> What is required
Every line from the line containing "Dieser Artikel: CBD öl Zerstäuber Mr.Bald" through the final line below must be returned exactly, and no other line.
____________
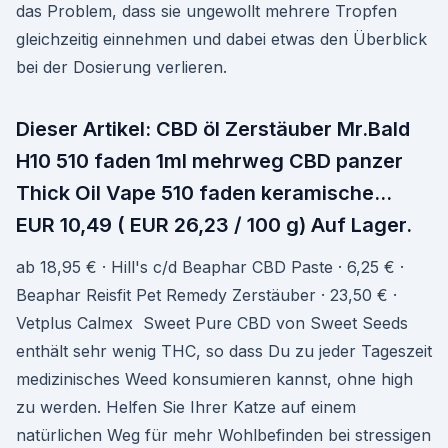
das Problem, dass sie ungewollt mehrere Tropfen
gleichzeitig einnehmen und dabei etwas den Überblick
bei der Dosierung verlieren.
Dieser Artikel: CBD öl Zerstäuber Mr.Bald
H10 510 faden 1ml mehrweg CBD panzer
Thick Oil Vape 510 faden keramische…
EUR 10,49 ( EUR 26,23 / 100 g) Auf Lager.
ab 18,95 € · Hill's c/d Beaphar CBD Paste · 6,25 € ·
Beaphar Reisfit Pet Remedy Zerstäuber · 23,50 € ·
Vetplus Calmex Sweet Pure CBD von Sweet Seeds
enthält sehr wenig THC, so dass Du zu jeder Tageszeit
medizinisches Weed konsumieren kannst, ohne high
zu werden. Helfen Sie Ihrer Katze auf einem
natürlichen Weg für mehr Wohlbefinden bei stressigen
____________
> Output for this task
Dieser Artikel: CBD öl Zerstäuber Mr.Bald
H10 510 faden 1ml mehrweg CBD panzer
Thick Oil Vape 510 faden keramische…
EUR 10,49 ( EUR 26,23 / 100 g) Auf Lager.
ab 18,95 € · Hill's c/d Beaphar CBD Paste · 6,25 € ·
Beaphar Reisfit Pet Remedy Zerstäuber · 23,50 € ·
Vetplus Calmex Sweet Pure CBD von Sweet Seeds
enthält sehr wenig THC, so dass Du zu jeder Tageszeit
medizinisches Weed konsumieren kannst, ohne high
zu werden. Helfen Sie Ihrer Katze auf einem
natürlichen Weg für mehr Wohlbefinden bei stressigen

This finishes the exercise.